Num primeiro momento, foi explicado ao entrevistado os objetivos da pesquisa e
solicitado autorização para realização da gravação e autorização para
utilização dos dados coletados, bem como a sua identificação e/ou de seu cargo.
Logo após realizou-se a entrevista propriamente dita. Utilizou-se
concomitantemente a técnica de observação para percepção das reações do
entrevistado nos vários momentos da entrevista, que foram anotadas em um diário
de campo.
Como a FMS/ Niterói (NIT) - não possui um Comitê de Ética em Pesquisa, foi
encaminhada à Presidência da mesma uma solicitação de autorização para
desenvolver a pesquisa e utilizar o nome da instituição no estudo, seguindo as
orientações da Resolução 196/96. O Presidente da FMS a época autorizou a
realização da pesquisa na organização.
Na abordagem dos conceitos das bases estruturais da instituição considerou-se
as três estruturas delimitadas por Lourau, a partir dos estudos de Freud sobre
as multidões convencionais(8), que são: a) estrutura libidinal - ilusão da
presença de um chefe que ama com o mesmo amor todos os membros da multidão,
assegurando ao mesmo tempo o prestígio dos condutores carismáticos e
identificação dos indivíduos entre si. Na base libidinal, encontramos as
diferentes versões de relacionamentos entre os gerentes enfermeiros, a equipe
multiprofissional e a organização; b) ideológica - tem por missão contribuir
para a coesão do conjunto, a fim de vencer a não-homogeneidade. Esta base diz
respeito à missão, à razão de ser da instituição. É o que se acredita como fim
e objetivos dos serviços de saúde. O gerente deve manter o grupo coeso em torno
dos princípios e valores da instituição saúde para convencer o grupo para o
alcance da missão; c) organizacional - coatora e diferenciada que permite
controlar a entrada e a saída, a filiação e a expulsão. Aqui encontramos os
meios (os recursos materiais, disponibilidade de pessoal), as normas e os
regulamentos vigentes para alcance dos objetivos da instituição, no caso a
liderança em saúde. É o momento real na inserção do enfermeiro na Fundação
Municipal de Saúde. Apesar de trazer uma divisão acadêmica dessas bases, o
limiar que as separa é muito tênue. Na verdade, elas confluem.
À luz dos conceitos da Teoria da Análise Institucional, apresentamos e
analisamos as falas dos enfermeiros- gerentes nas categorias: O Desafio de Ser
Gerente de Saúde; O Desafio de Ser Líder; e O Desafio da Tomada de Decisão.

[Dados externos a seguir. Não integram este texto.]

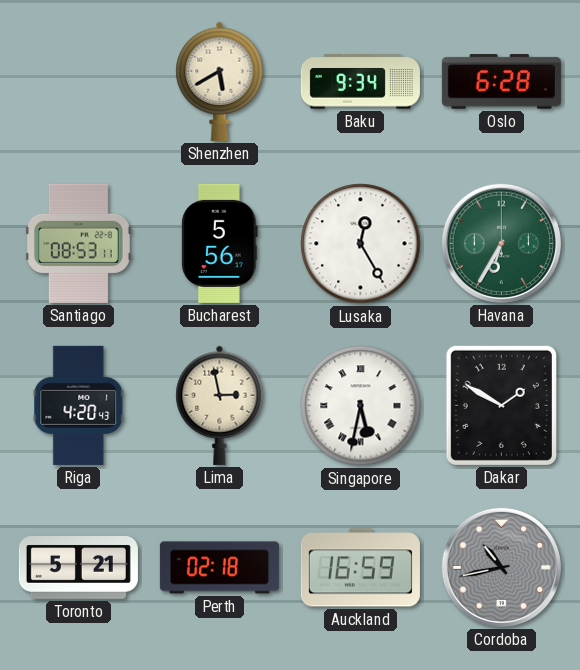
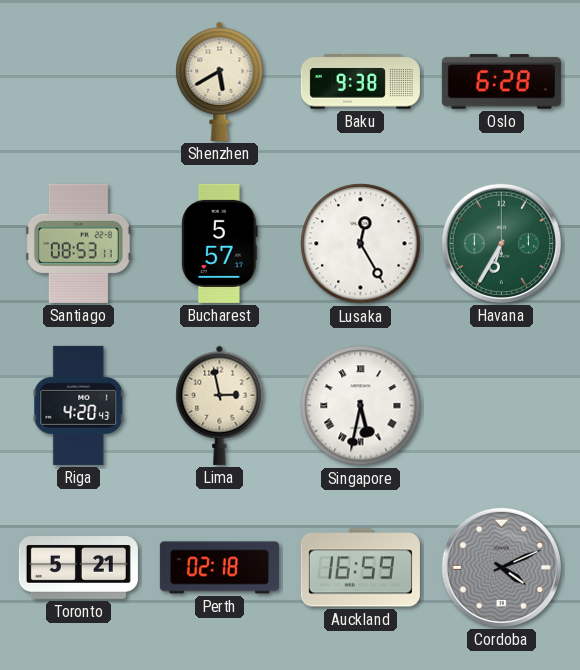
Baku: 9:34 -> 9:38
Bucharest: 5:56 -> 5:57
Dakar: 1:50 -> none
Cordoba: 10:43 -> 4:11
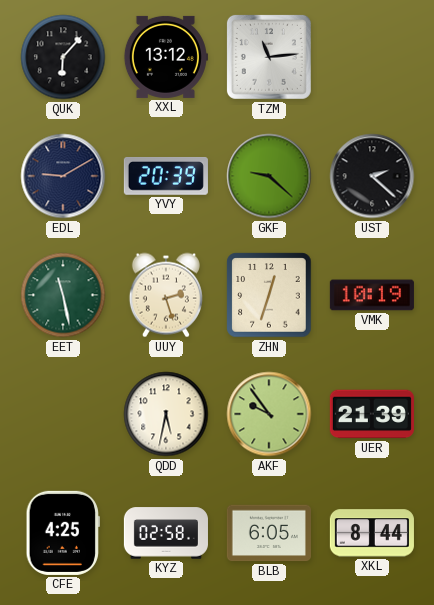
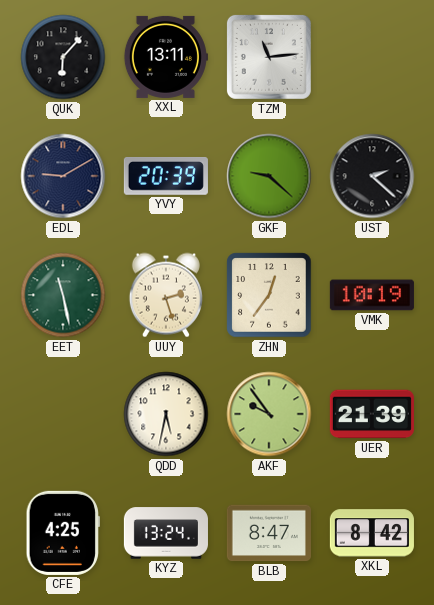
XXL: 13:12 -> 13:11
ZHN: 12:33 -> 12:36
KYZ: 02:58 -> 13:24
BLB: 6:05 -> 8:47
XKL: 8:44 -> 8:42
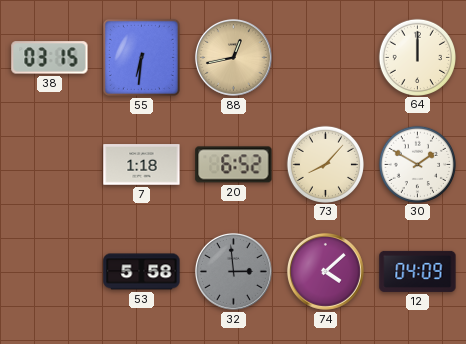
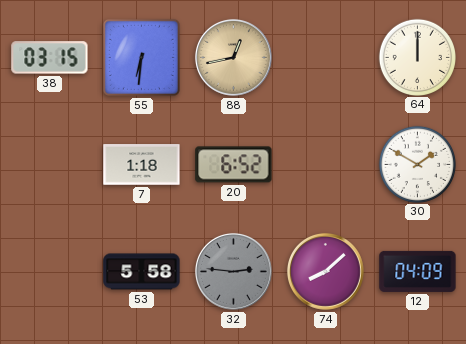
73: 8:07 -> none
32: 2:59 -> 2:46
74: 4:08 -> 8:08
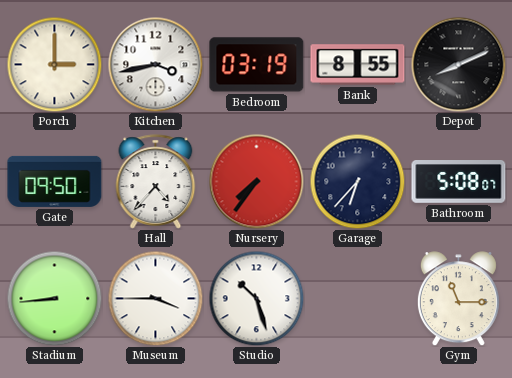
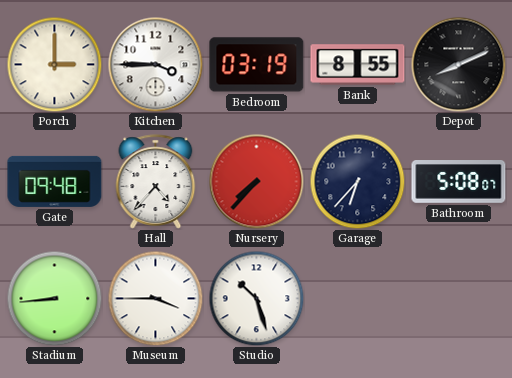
Kitchen: 3:43 -> 3:45
Gate: 09:50 -> 09:48
Nursery: 7:36 -> 7:37
Gym: 11:15 -> none
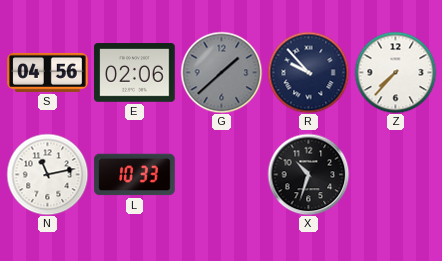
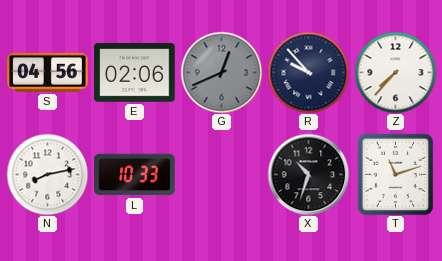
G: 1:38 -> 12:41
N: 11:13 -> 8:13
T: none -> 11:12
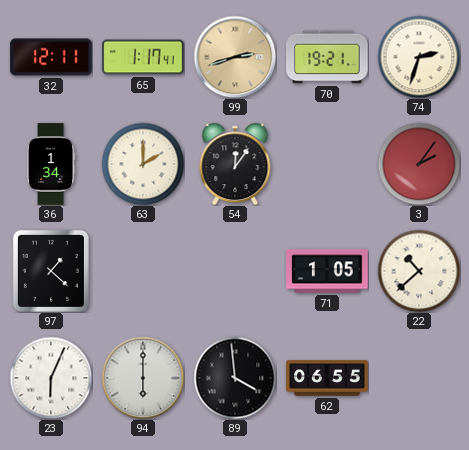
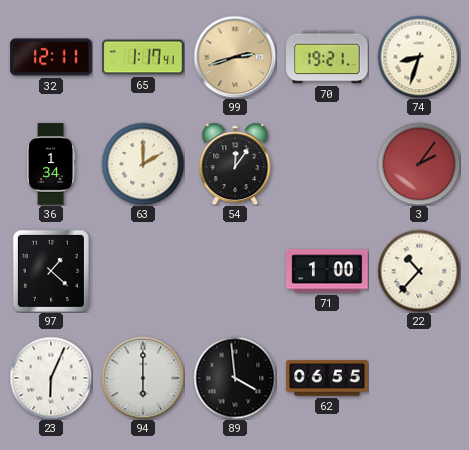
74: 2:33 -> 8:33
71: 1:05 -> 1:00
22: 10:38 -> 10:37
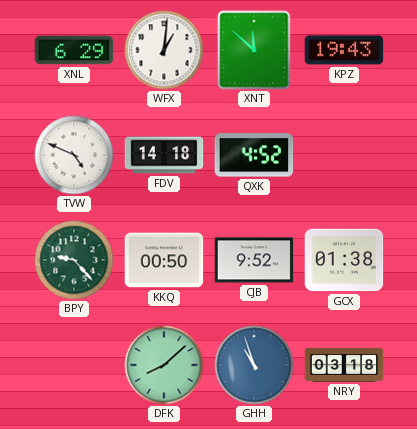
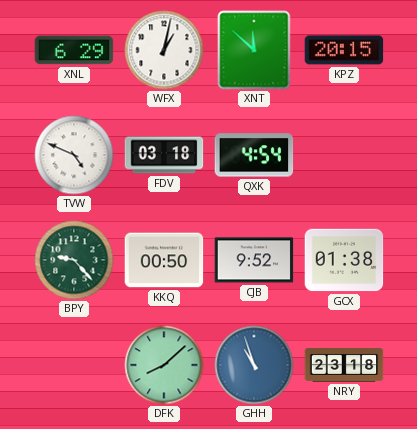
WFX: 1:01 -> 1:02
KPZ: 19:43 -> 20:15
FDV: 14:18 -> 03:18
QXK: 4:52 -> 4:54
NRY: 03:18 -> 23:18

3. CONHECIMENTOS PRODUZIDOS SOBRE A LIDERANÇA DO ENFERMEIRO
Esperamos que os conhecimentos construídos contribuam para novas reflexões e
pesquisas em torno de questões relacionadas à gerência e à liderança do
enfermeiro no Sistema de Saúde, ou seja, as questões referentes ao fazer uma
enfermagem contemporânea.
Para conhecer e compreender o objeto de estudo desta pesquisa e alcançar os
objetivos propostos é que se definiu a aplicação dos instrumentos de Análise
Institucional correlacionado as bases estruturais das instituições defendidas
por Lourau(7). Assim, para responder as indagações e demonstrar objetivos,
descrevemos os novos conhecimentos produzidos nesta pesquisa.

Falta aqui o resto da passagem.